Citations sur Aux frontières de l'Europe (47)
Il dit: "Loin, les hommes vrais, loin", et il montre une ligne invisible derrière les montagnes blanches qui forment le cœur orographique de la péninsule de Kola. "Ils savent les histoires, mais ne les écrivent pas. Ils les racontent seulement, au coin du feu". Quand il dit: "Ils savent les histoires", il veut dire: "ils savent les secrets de la vie."
Les nomades le savent bien: les cartes ne servent pas à s'orienter, mais à rêver son voyage au cours des mois qui précèdent la mise en route.
J'ai reçu beaucoup plus que je n'ai donné. J'ai rencontré quelques salauds, mais les personnes que j'ai trouvées sur mon chemin étaient en grande majorité de braves gens. Beaucoup d'entre-elles, surtout les plus pauvres, étaient promptes à offrir à l'étranger un toit sous lequel dormir et à lui faire un petit bout de conduite sur la route. Mais de toutes ces choses, les plus précieuses peut-être, il ne reste plus rien. Sauf des bribes de notes dispersées à travers sept carnets. Je me demande si je serai en mesure de restituer la densité humaine de ce voyage.

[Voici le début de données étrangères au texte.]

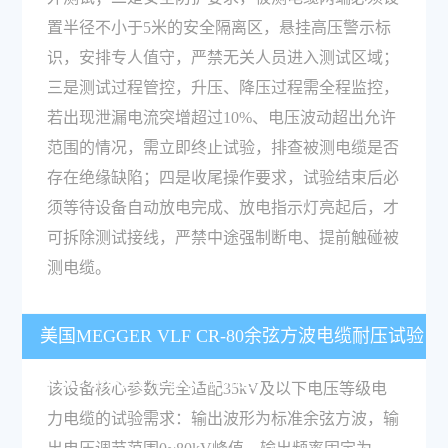
置半径不小于5米的安全隔离区，悬挂高压警示标
识，安排专人值守，严禁无关人员进入测试区域；
三是测试过程管控，升压、降压过程需全程监控，
若出现泄漏电流突增超过10%、电压波动超出允许
范围的情况，需立即终止试验，排查被测电缆是否
存在绝缘缺陷；四是收尾操作要求，试验结束后必
须等待设备自动放电完成、放电指示灯亮起后，才
可拆除测试接线，严禁中途强制断电、提前触碰被
测电缆。
美国MEGGER VLF CR-80余弦方波电缆耐压试验
系统的核心技术参数有哪些？
该设备核心参数完全适配35kV及以下电压等级电
力电缆的试验需求：输出波形为标准余弦方波，输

Agrippée à l'extrémité septentrionale de la mer Méditerranée, Trieste, ma ville, est un sismographe, une balustrade vers d'autres horizons. Dans les cafés, il était normal de parler de ce qui se passait à l'étranger. Les hommes qui sont nés à mon époque ont été nourris au pain de la géopolitique
"Mais vous vivez où, vous autres Occidentaux? Tout le monde sait que le Caucase va se remettre à cabrioler. Poutine veut l'avoir sous son contrôle et les Américains veulent y installer des bases militaires. Et par-dessus le marché, il y a le pétrole de la mer Caspienne...Voyez-vous même...Moi, il me semble qu'il y a de quoi faire et même plus." Puis il ajoute: "Nous, nous la sentons très bien la tension. C'est ici que se passe la vraie frontière entre l'Est et l'Ouest. Il me demande si je sais ce que veut dire "Ukraine" et je lui réponds que oui, bien sûr: ça veut dire "frontière".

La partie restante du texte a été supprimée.